It is the tale of a surgeon (Noiret) who secretes his wife (Schneider) and daughter away from the Nazis in 1944 in the family castle after the Germans have entered nearby Montauban (capital of Tarn-et-Garonne). But when he goes to see them a week later, he discovers that the Nazis have herded all the locals into the church (the tale echoes the tragic Oradour-sur-Glane massacre) and his family have been killed. He seeks vengeance with the titular ‘Old Gun’ he used for hunting as a child and aims to pick off the Nazis one by one, using his knowledge of the castle and village streets to lay traps, hide out and wreak his revenge. Thankfully, the only danger one faces these days in Bruniquel is being caught up in a battle of toddlers as they play at medieval chevaliers, clashing swords and shields bought from one of the village’s memento shops.

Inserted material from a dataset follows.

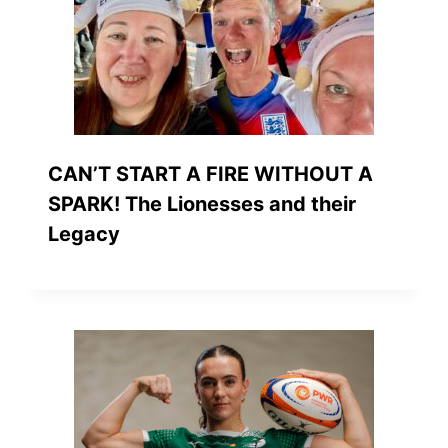
CAN’T START A FIRE WITHOUT A
SPARK! The Lionesses and their
Legacy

The joy of Bruniquel lies not merely in its lofty location and its two distinct, cliff-clinging châteaux (one from the 12th/13th century, the other from the 15th century; both visible from the valley below) but its quaint streets and stunning medieval façades. The steepish yomp up to the castles (mind those steps!) is not for the faint of heart but the rewards are rich – and what’s the hurry anyway? Drink in the historical ambience and fine views over the verdant valley below, as well as two permanent exhibitions, one on the shooting of Le Vieux Fusil, the other on stone and sculpture with a little prehistoric context of the surrounding area thrown in for good measure.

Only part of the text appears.